Thursday, October 20, 2011

Who Are The 99 Percent?

We now know what they want, what social networks and online tools they use and who doesn’t like them. But just who are the Occupy Wall Street protesters?

They define themselves as just plain people; the 99 percent who are getting screwed by the 1 percent. It might be why 99% of the cops are so cheerful and accommodating in so many cities where the Occupy Movement has taken hold.

It is a movement whose time has come, as evidenced by its incredible growth in the last month. As if a lot of folks were waiting for something to start, and when it did, they joined.

OWS and the entire Occupy Together movement has been called unfocused, loud, a mob, unwashed, and far worse by those who feel threatened by something outside of their sphere if influence.

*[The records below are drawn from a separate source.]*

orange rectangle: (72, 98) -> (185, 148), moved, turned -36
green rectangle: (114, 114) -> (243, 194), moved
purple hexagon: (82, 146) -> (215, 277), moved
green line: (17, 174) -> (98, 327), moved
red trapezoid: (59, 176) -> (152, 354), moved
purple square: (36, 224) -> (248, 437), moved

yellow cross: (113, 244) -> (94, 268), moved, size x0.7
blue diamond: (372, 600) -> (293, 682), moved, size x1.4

Yes, the 99 percent are angry that the banks got bailed out and the rest of America got sold out. they’re angry that long-term unemployed people are being vilified as lazy, that people who die because they don’t have insurance are seen as people who made “bad choices,” that unions are seen as groups of thugs, that people can work 40 hours a week and not be able to live on what they make, that the CEOs of the companies they work for make 560 times what they earn, that people’s homes are being taken away by the very banks our tax money bailed out three years ago, that our immigration policy allows mother and fathers to be torn from their children and deported, that children go hungry, that we can’t seem to stop the rape of our environment by big oil, gas and coal companies, that we’re engaged in so many wars and overseas adventures, that unmanned drones kill more innocent civilians than they do combatants …

There’s a lot wrong with America right now, and the 99 percent, want to change they can believe in - for real this time.

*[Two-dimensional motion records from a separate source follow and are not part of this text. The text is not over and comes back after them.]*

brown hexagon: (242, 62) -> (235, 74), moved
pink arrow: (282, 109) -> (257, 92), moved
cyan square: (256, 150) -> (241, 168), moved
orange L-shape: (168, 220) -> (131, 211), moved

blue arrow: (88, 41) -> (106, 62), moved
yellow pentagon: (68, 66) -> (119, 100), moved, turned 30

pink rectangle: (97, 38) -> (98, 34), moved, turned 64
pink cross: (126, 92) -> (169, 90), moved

A couple of demographic surveys of the Occupy movement activists and supporters are now available. The first survey, the results of which appear in an academic paper written by Héctor Codero-Guzmán, PhD, a sociology professor at the City University of New York (CUNY), used visitors to the Occupy Wall Street movement’s website as its sample size. The paper was published online on the Occupy Wall Street website on Wednesday.

Among the findings, Codero-Guzmán discovered that 70 percent of the survey’s 1,619 respondents self-identified as Independents, compared to 27.3% Democrats and 2.4% self-identified Republicans.

64.2% of respondents were younger than 34 years of age, but one in three respondents was over 35 and one in five was 45 or older. 15.4% reported earning annual household income between $50,000 and $74,999. Another 13% earns over $75,000 , and 2% said they made over $150,000 annually, putting them in the top 10 percent of all American earners. 47.5% of the sample said they earn less than $24,999 dollars a year and another quarter (24%) reported earning between $25,000 and $49,999 per year. 71.5% earn less than $50,000 per year. 92.1% have attended college, earned a college degree, or a graduate degree. 50.4% are employed full-time, and 20.4% are employed part-time.

The other demographic survey of the movement was an in-person questionnaire of some 198 protesters on the ground in Zuccotti Square, conducted by Fox News analyst Douglas Schoen’s polling organization on October 10th and 11th.